* _EXERCISE OBJECTIVE_:
Below this line is the material. Write out only its lines from the one containing "Humanitarian action is" through the one containing "All UNICEF positions", both kept, exactly.

==== DATASET EXTRACT ====

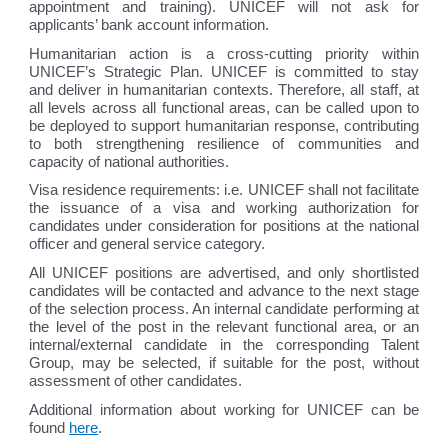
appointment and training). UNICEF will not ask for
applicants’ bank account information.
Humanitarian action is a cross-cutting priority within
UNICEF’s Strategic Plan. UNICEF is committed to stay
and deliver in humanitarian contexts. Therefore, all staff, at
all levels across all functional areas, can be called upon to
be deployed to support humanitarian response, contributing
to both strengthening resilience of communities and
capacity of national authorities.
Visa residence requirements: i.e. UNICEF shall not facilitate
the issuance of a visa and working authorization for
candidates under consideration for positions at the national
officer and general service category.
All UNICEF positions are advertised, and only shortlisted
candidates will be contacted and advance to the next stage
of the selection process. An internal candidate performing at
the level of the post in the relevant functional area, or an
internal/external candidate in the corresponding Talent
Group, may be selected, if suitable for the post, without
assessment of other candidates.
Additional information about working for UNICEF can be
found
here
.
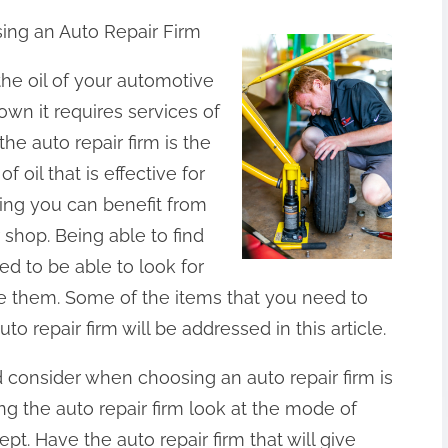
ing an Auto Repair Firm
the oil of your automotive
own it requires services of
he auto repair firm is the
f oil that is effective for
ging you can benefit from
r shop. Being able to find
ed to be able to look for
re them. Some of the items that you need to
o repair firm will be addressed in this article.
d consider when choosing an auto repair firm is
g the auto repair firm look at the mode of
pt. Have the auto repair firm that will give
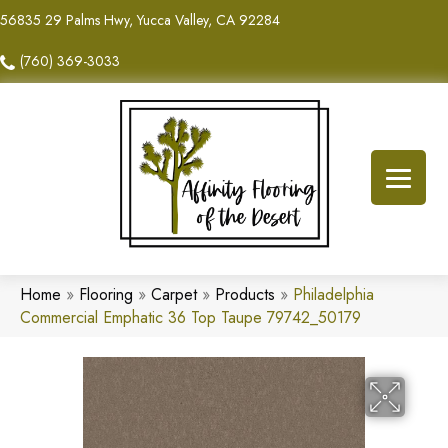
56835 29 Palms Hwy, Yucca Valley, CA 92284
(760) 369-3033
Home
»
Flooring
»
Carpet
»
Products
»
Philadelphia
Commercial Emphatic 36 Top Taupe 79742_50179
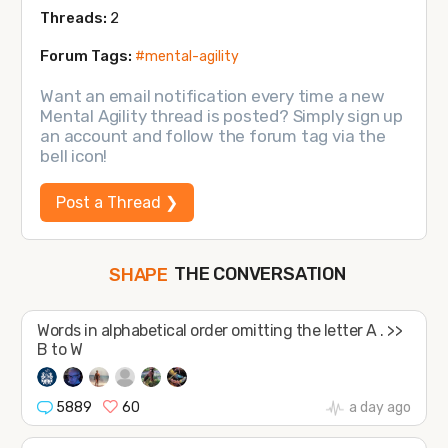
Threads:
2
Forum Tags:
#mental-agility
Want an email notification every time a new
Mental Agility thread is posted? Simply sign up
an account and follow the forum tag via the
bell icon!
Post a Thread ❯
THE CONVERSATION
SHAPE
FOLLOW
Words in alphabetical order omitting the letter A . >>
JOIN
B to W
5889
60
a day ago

====
==== DATASET EXTRACT ====

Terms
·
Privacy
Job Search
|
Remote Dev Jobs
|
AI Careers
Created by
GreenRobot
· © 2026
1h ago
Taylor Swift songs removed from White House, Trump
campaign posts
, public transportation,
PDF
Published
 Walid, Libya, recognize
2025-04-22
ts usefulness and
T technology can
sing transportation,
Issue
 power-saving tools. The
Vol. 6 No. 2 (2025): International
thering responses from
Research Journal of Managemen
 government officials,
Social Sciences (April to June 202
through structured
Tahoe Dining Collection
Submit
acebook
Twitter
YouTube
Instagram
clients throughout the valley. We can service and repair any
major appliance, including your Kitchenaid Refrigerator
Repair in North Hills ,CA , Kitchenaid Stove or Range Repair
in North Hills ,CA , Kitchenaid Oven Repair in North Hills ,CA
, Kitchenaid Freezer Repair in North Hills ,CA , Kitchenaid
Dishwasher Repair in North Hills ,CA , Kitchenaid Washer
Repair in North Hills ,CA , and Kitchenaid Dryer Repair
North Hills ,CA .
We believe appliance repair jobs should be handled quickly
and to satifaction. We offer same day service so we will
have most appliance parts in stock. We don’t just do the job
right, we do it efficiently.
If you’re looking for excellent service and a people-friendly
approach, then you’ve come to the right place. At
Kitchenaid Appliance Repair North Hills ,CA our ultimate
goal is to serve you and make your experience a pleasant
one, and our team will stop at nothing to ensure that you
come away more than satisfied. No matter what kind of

====

* _TASK RESULT_:
Humanitarian action is a cross-cutting priority within
UNICEF’s Strategic Plan. UNICEF is committed to stay
and deliver in humanitarian contexts. Therefore, all staff, at
all levels across all functional areas, can be called upon to
be deployed to support humanitarian response, contributing
to both strengthening resilience of communities and
capacity of national authorities.
Visa residence requirements: i.e. UNICEF shall not facilitate
the issuance of a visa and working authorization for
candidates under consideration for positions at the national
officer and general service category.
All UNICEF positions are advertised, and only shortlisted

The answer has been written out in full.